### WHAT IS NEEDED
Reproduce every record below exactly, with the pictures left out.

### GIVEN RECORDS

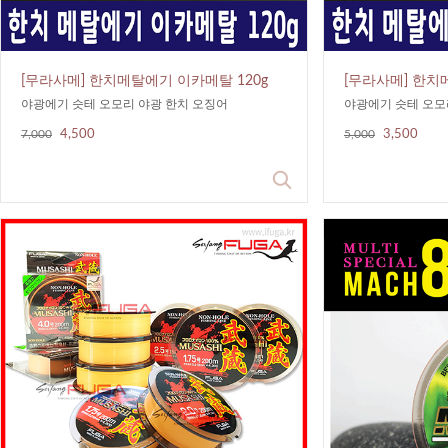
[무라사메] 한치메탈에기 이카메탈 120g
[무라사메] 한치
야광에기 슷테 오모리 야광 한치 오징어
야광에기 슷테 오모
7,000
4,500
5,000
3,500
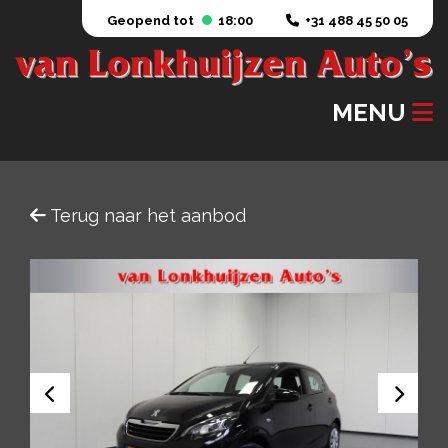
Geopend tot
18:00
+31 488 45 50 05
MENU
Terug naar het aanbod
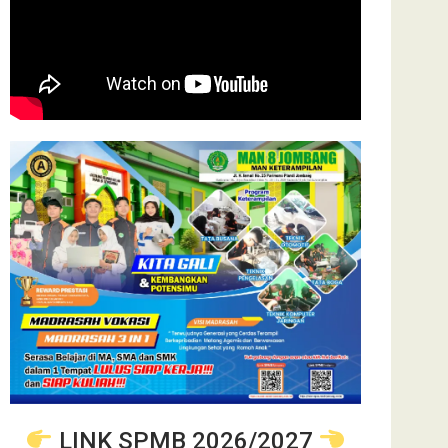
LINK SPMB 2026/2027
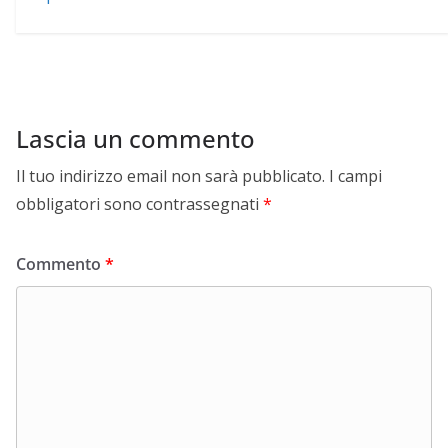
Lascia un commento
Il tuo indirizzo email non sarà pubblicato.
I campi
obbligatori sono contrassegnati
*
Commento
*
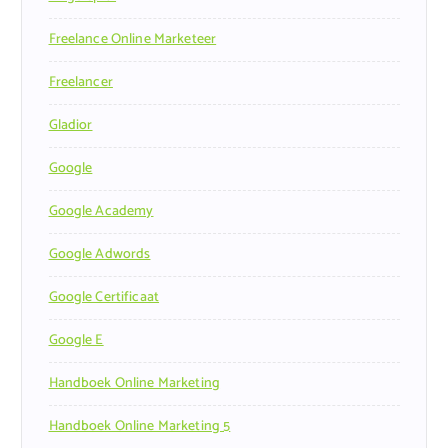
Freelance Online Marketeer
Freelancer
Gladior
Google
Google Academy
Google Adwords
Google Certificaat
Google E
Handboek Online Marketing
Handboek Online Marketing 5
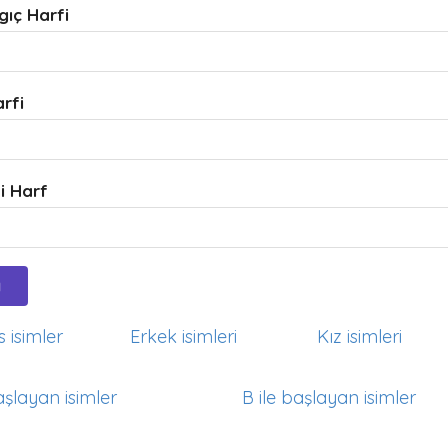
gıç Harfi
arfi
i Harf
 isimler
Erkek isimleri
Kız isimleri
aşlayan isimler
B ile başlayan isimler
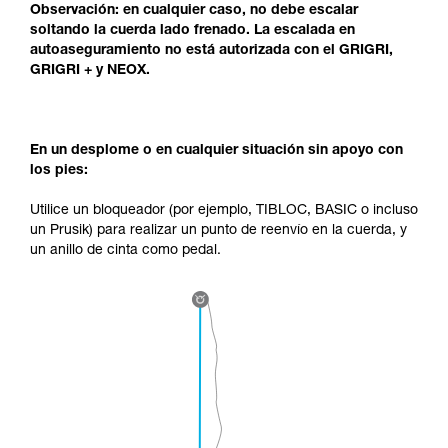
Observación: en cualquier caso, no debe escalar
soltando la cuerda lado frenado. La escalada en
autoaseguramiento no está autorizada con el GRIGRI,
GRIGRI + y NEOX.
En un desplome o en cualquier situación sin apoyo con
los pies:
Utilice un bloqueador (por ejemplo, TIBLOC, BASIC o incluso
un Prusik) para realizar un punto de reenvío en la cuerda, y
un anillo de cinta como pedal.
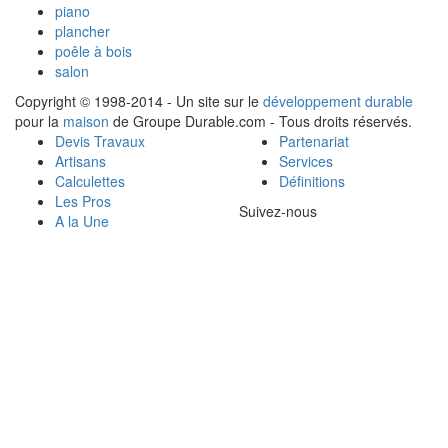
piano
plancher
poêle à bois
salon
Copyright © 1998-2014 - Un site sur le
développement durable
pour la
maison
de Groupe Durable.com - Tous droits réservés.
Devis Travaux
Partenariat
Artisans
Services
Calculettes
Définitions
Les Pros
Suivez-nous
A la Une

### RESULT OF THE EXERCISE
[무라사메] 한치메탈에기 이카메탈 120g
[무라사메] 한치
야광에기 슷테 오모리 야광 한치 오징어
야광에기 슷테 오모
7,000
4,500
5,000
3,500
Geopend tot
18:00
+31 488 45 50 05
MENU
Terug naar het aanbod
LINK SPMB 2026/2027
Lascia un commento
Il tuo indirizzo email non sarà pubblicato.
I campi
obbligatori sono contrassegnati
*
Commento
*
Freelance Online Marketeer
Freelancer
Gladior
Google
Google Academy
Google Adwords
Google Certificaat
Google E
Handboek Online Marketing
Handboek Online Marketing 5
gıç Harfi
arfi
i Harf
 isimler
Erkek isimleri
Kız isimleri
aşlayan isimler
B ile başlayan isimler
Observación: en cualquier caso, no debe escalar
soltando la cuerda lado frenado. La escalada en
autoaseguramiento no está autorizada con el GRIGRI,
GRIGRI + y NEOX.
En un desplome o en cualquier situación sin apoyo con
los pies:
Utilice un bloqueador (por ejemplo, TIBLOC, BASIC o incluso
un Prusik) para realizar un punto de reenvío en la cuerda, y
un anillo de cinta como pedal.
piano
plancher
poêle à bois
salon
Copyright © 1998-2014 - Un site sur le
développement durable
pour la
maison
de Groupe Durable.com - Tous droits réservés.
Devis Travaux
Partenariat
Artisans
Services
Calculettes
Définitions
Les Pros
Suivez-nous
A la Une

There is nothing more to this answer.